Paul next say, “But…” because there’s something that he wants us to recognize. That is that the way of Christ, the fruit of the Spirit, is contrary to these things. People who walk in Spirit don’t walk in the ways that he has just listed. So he says, “But the fruit of the Spirit is love, joy, peace, patience, kindness, goodness, faithfulness, gentleness, and self-control. Against such things there is no law. Those who belong to Christ Jesus have crucified the flesh with its passions and its desires.”

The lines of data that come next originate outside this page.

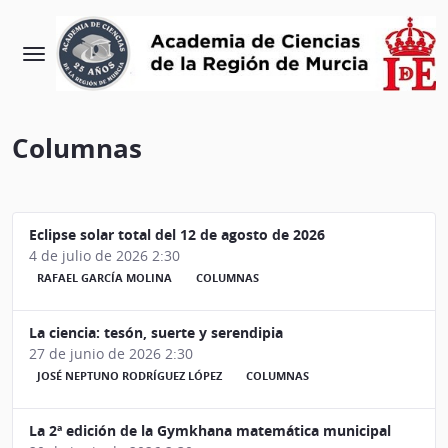
Columnas
Eclipse solar total del 12 de agosto de 2026
4 de julio de 2026 2:30
RAFAEL GARCÍA MOLINA
COLUMNAS
La ciencia: tesón, suerte y serendipia
27 de junio de 2026 2:30
JOSÉ NEPTUNO RODRÍGUEZ LÓPEZ
COLUMNAS
La 2ª edición de la Gymkhana matemática municipal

I’m not naturally a gentle person. You may not know me very well, but the way that I grew up, gentleness was not something that was really embraced or that was taught to me, or a character that was truly valued. I was always told things like, “Be tough, man up, stop crying.” I had a coach that told me one time, “Are you hurt? Or are you injured? Because if you’re just hurt, you can keep playing.” Also, I was always told to be rough, to be tough, to be hard. So my perception of gentleness would be that gentleness would be weakness, that to be gentle would mean that you’re weak.
But I’ve learned that gentleness is an attribute of the strong. Those who are able to practice gentleness are actually exercising strength. I found this definition: “Gentleness is the sensitivity of disposition and kindness of behavior founded on strength and prompted by love.” I love that it’s founded on strength and prompted by love.